Game Change: Obama and the Clintons, McCain and Palin, and the Race of a Lifetime by Mark Halperin and John Heilemann - The book that led to the HBO film about the 2008 Presidential election. Interesting read. There are many more details in the book than the film could reveal. I suspect that their book about the 2016 Presidential election will be quite different. LINK.

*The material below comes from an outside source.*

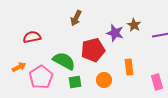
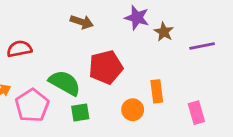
brown arrow: (76, 18) -> (82, 22), turned -98
purple star: (115, 33) -> (137, 18), moved
orange circle: (104, 80) -> (133, 110), moved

The Baseball Whisperer: A Small-Town Coach Who Shaped Big League Dreams by  Michael Tackett - Through his summer baseball team, Merl Eberly of Clarinda, Iowa helped to mold Ozzie Smith into an MLB Hall of Famer and improved the lives of hundreds of young men who played for the Clarinda A's. Eberly might've been cut from the same cloth as Bo Schembechler. An easy read that I read in a day when I didn't have any distractions from Olympics and presidential campaign coverage. Recommended for every member of the Michigan baseball team. LINK

The Plot Against America by Philip Roth - Remember how President Charles A. Lindbergh managed to keep the United States out of World War II with his isolationist, anti-semitic "America First" movement and his alliances with the Nazis and the Axis powers?  Roth takes reminiscences from his childhood in a predominantly Jewish neighborhood in Newark, New Jersey, along with actual historical events and a fictional account of a popular demagogue's ascendancy to the presidency and invents a story of what might have been. I found it hard to stop reading. LINK

Next Up:
 
To Kill A Mockingbird by Harper Lee - Never read it in high school; college pre-med courses limited the amount of literature courses I took; professional career limited the amount of time to read much more than non-fiction. One of my favorite films. About time that I read the novel. LINK
 
1776 by David McCullough - My first choice in reading is historical non-fiction about the United States, and I sadly admit that I've never read any of McCullough's books. Time to correct that mistake. LINK
 
Born to Run by Bruce Springsteen (due to be released on September 27) - Having spent a large part of my life in the metropolitan New York City area, and having grown up listeing to FM radio during it's earliest free-from days, it has been hard to escape the influence that Springsteen and his band have had on rock music and live concerts. This will be his autobiography, so I'll be curious to see what he'll reveal about his life and his music that I don't already know. LINK
 

 

Rabbit21

August 26th, 2016 at 10:07 PM ^

The Expanse Series.... Fantastic SciFi read the first three books in a week.

1491...... great history of a time I did not know very well and the smallpox bit was fascinating/heartbreaking. There is a pretty interminable part about 2/3 of the way through where the author interprets Aztec history through hieroglyphics that's confusing and less than compelling, but the rest is great.